Judge Rules Some California Convicts Can Vote
SACRAMENTO (AP) — A judge ruled Wednesday that Secretary of State Debra Bowen erred by deciding that tens of thousands of criminals who are serving sentences under community supervision are ineligible to vote.
The ruling stemmed from the state’s three-year-old criminal justice realignment law, which is reducing overcrowding in state prisons by sentencing people convicted of less serious crimes to county jails or alternative treatment programs.
The American Civil Liberties Union and other groups sued on behalf of nearly 60,000 convicts who previously would have been ineligible to vote because they were on state parole.
Under realignment, however, they are now sentenced either to mandatory supervision or post-release community supervision.

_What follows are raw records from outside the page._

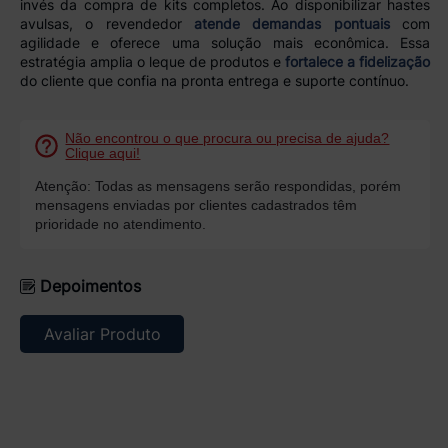
invés da compra de kits completos. Ao disponibilizar hastes
avulsas, o revendedor
atende demandas pontuais
com
agilidade e oferece uma solução mais econômica. Essa
estratégia amplia o leque de produtos e
fortalece a fidelização
do cliente que confia na pronta entrega e suporte contínuo.
Não encontrou o que procura ou precisa de ajuda?
Clique aqui!
Atenção: Todas as mensagens serão respondidas, porém
mensagens enviadas por clientes cadastrados têm
prioridade no atendimento.
Depoimentos
Avaliar Produto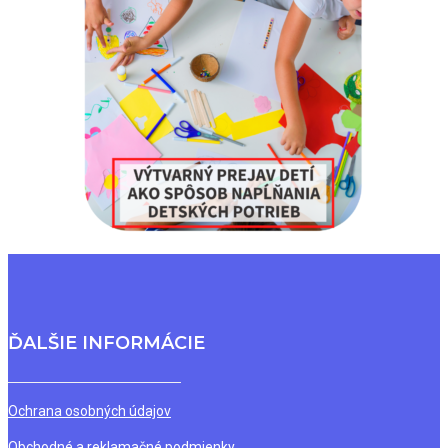
ĎALŠIE INFORMÁCIE
Ochrana osobných údajov
Obchodné a reklamačné podmienky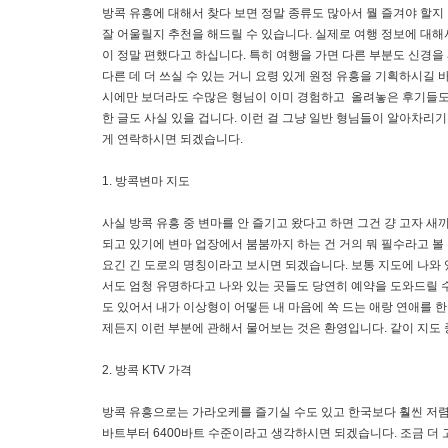
방콕 유흥에 대해서 찾다 보면 정말 종류도 많아서 뭘 즐겨야 할지
잘 어울릴지 추천을 해드릴 수 있습니다. 실제로 여행 정보에 대해
이 정말 편했다고 하십니다. 특히 여행을 가면 다른 부분도 신경
다른 데 더 쓰실 수 있는 거니 요령 있게 원정 유흥을 기획하시길
시에만 보더라도 수많은 형님이 이미 경험하고 올려놓은 후기들도 
한 글도 사실 있을 겁니다. 이런 걸 그냥 일반 형님들이 알아차리
게 연락하시면 되겠습니다.
1. 방콕변마 지도
사실 방콕 유흥 중 변마를 안 즐기고 왔다고 하면 그건 걍 고자 
되고 있기에 변마 업장에서 붐붐까지 하는 건 거의 뭐 필수라고 볼 
요긴 긴 도로의 명칭이라고 보시면 되겠습니다. 보통 지도에 나와 
서도 엄청 유명하다고 나와 있는 곳들도 당연히 예약을 도와드릴 
도 있어서 내가 이상형이 어떻든 내 마음에 쏙 드는 애랑 연애를 한
제든지 이런 부분에 관해서 물어보는 것은 환영입니다. 같이 지도 
2. 방콕 KTV 가격
방콕 유흥으로는 가라오케를 즐기실 수도 있고 한국보다 훨씬 저렴
바트부터 6400바트 수준이라고 생각하시면 되겠습니다. 조금 더 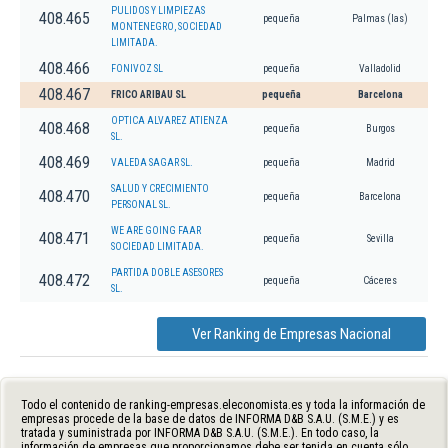
PULIDOS Y LIMPIEZAS
408.465
pequeña
Palmas (las)
MONTENEGRO, SOCIEDAD
LIMITADA.
408.466
FONIVOZ SL
pequeña
Valladolid
408.467
FRICO ARIBAU SL
pequeña
Barcelona
OPTICA ALVAREZ ATIENZA
408.468
pequeña
Burgos
SL.
408.469
VALEDA SAGAR SL.
pequeña
Madrid
SALUD Y CRECIMIENTO
408.470
pequeña
Barcelona
PERSONAL SL.
WE ARE GOING FAAR
408.471
pequeña
Sevilla
SOCIEDAD LIMITADA.
PARTIDA DOBLE ASESORES
408.472
pequeña
Cáceres
SL.
Ver Ranking de Empresas Nacional
Todo el contenido de ranking-empresas.eleconomista.es y toda la información de
empresas procede de la base de datos de INFORMA D&B S.A.U. (S.M.E.) y es
tratada y suministrada por INFORMA D&B S.A.U. (S.M.E.). En todo caso, la
información de empresas que proporcionamos debe ser tenida en cuenta sólo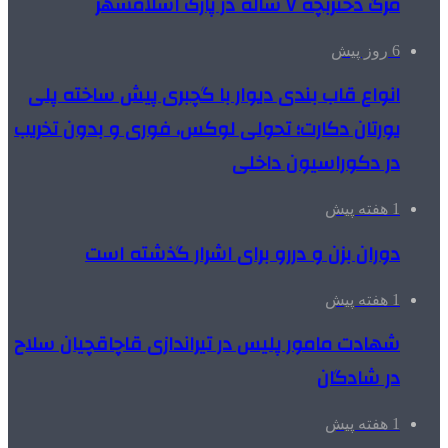
مرگ دختربچه ۷ ساله در پارک اسلامشهر
6 روز پیش
انواع قاب بندی دیوار با گچبری پیش ساخته پلی
یورتان دکارت؛ تحولی لوکس، فوری و بدون تخریب
در دکوراسیون داخلی
1 هفته پیش
دوران بزن و دررو برای اشرار گذشته است
1 هفته پیش
شهادت مامور پلیس در تیراندازی قاچاقچیان سلاح
در شادگان
1 هفته پیش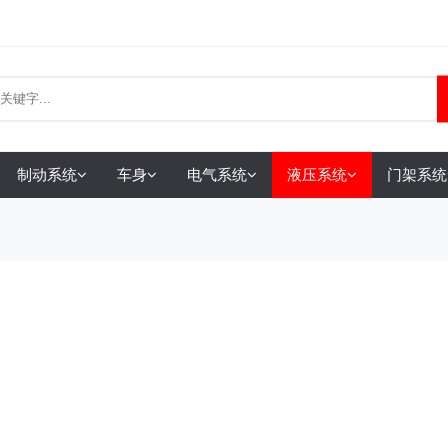
制动系统
车身
电气系统
液压系统
门架系统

Bowen’s legal analysis said that was “functionally equivalent” to parole.
Alameda County Superior Court Judge Evelio Grillo disagreed.
“The court finds the secretary’s ‘functional equivalency’ analysis unsound and lacking legal support,” Grillo said in the ruling.

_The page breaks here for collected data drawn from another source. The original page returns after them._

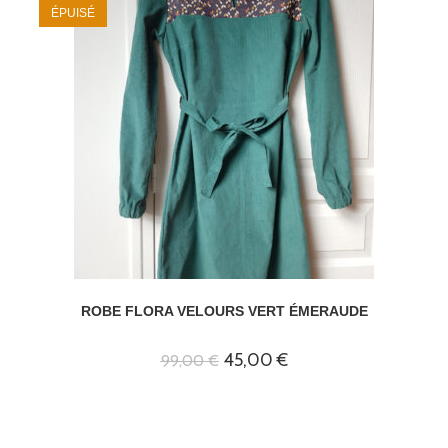
ÉPUISÉ
ROBE FLORA VELOURS VERT ÉMERAUDE
Le
Le
45,00
€
99,00
€
prix
prix
initial
actuel
était :
est :
99,00 €.
45,00 €.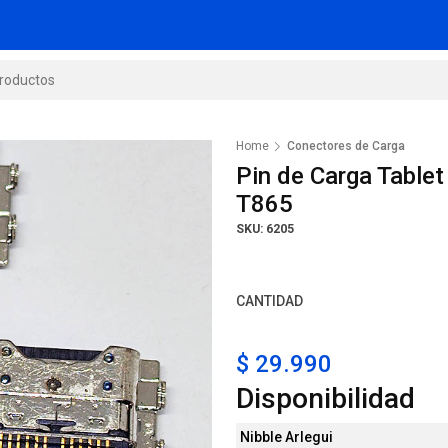
Home
Conectores de Carga
Pin de Carga Tabl
T865
SKU: 6205
CANTIDAD
$ 29.990
Disponibilidad
Nibble Arlegui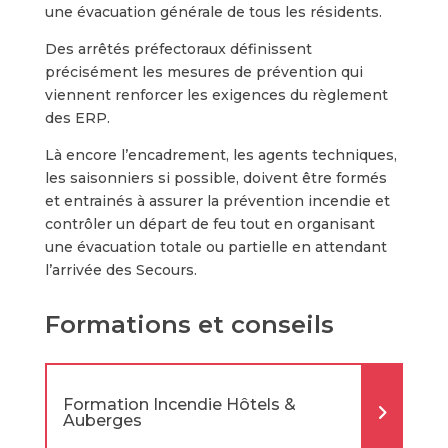
une évacuation générale de tous les résidents.
Des arrêtés préfectoraux définissent
précisément les mesures de prévention qui
viennent renforcer les exigences du règlement
des ERP.
Là encore l’encadrement, les agents techniques,
les saisonniers si possible, doivent être formés
et entrainés à assurer la prévention incendie et
contrôler un départ de feu tout en organisant
une évacuation totale ou partielle en attendant
l’arrivée des Secours.
Formations et conseils
Formation Incendie Hôtels &
Auberges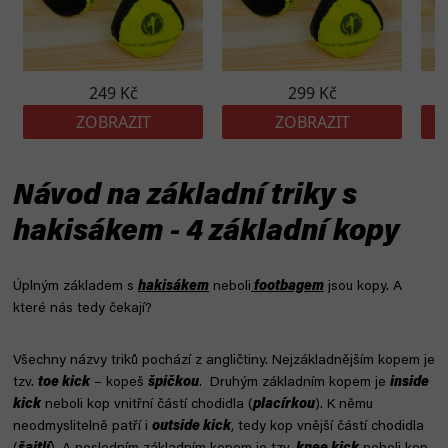
Návod na základní triky s
hakisákem - 4 základní kopy
Úplným základem s
hakisákem
neboli
footbagem
jsou kopy. A
které nás tedy čekají?
Všechny názvy triků pochází z angličtiny. Nejzákladnějším kopem je
tzv.
toe kick
– kopeš
špičkou
. Druhým základním kopem je
inside
kick
neboli kop vnitřní částí chodidla (
placírkou
). K němu
neodmyslitelně patří i
outside kick
, tedy kop vnější částí chodidla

Grillo said three of the state’s appellate courts recently ruled in unrelated cases that community supervision is not parole. The Legislature has been silent on the issue.

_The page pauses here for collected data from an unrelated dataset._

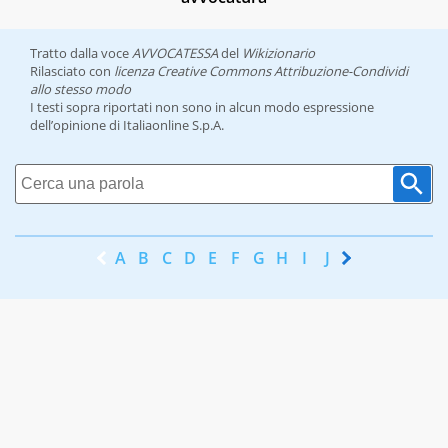
Tratto dalla voce
AVVOCATESSA
del
Wikizionario
Rilasciato con
licenza Creative Commons Attribuzione-Condividi
allo stesso modo
I testi sopra riportati non sono in alcun modo espressione
dell’opinione di Italiaonline S.p.A.
A
B
C
D
E
F
G
H
I
J
K
L
M
N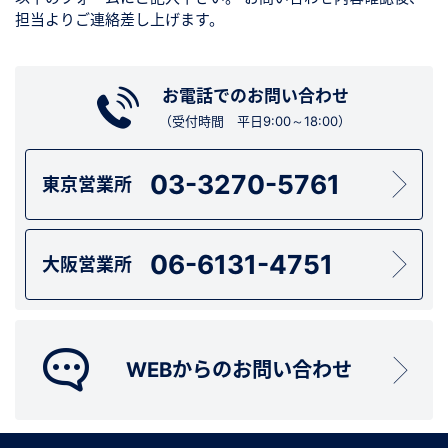
担当よりご連絡差し上げます。
お電話でのお問い合わせ
（受付時間 平日9:00～18:00）
03-3270-5761
東京営業所
06-6131-4751
大阪営業所
WEBからのお問い合わせ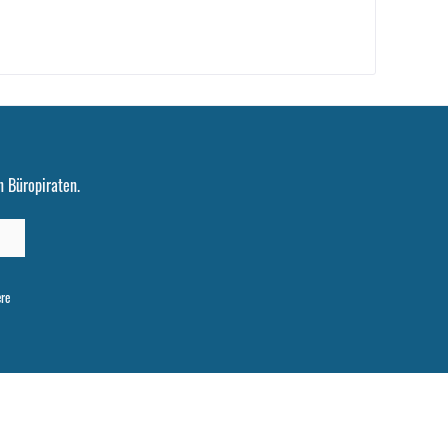
 Büropiraten.
ere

Bowen’s office did not return repeated telephone and email messages seeking comment.
Michael Risher, an attorney with the ACLU of Northern California, said in a statement that the ruling was a victory for democracy.
The judge agreed with the plaintiffs that part of the goal of the realignment law was to encourage rehabilitation, and that participating in society by voting is a reasonable part of that effort.
He also agreed that Bowen issued her policy without going through proper legal procedures.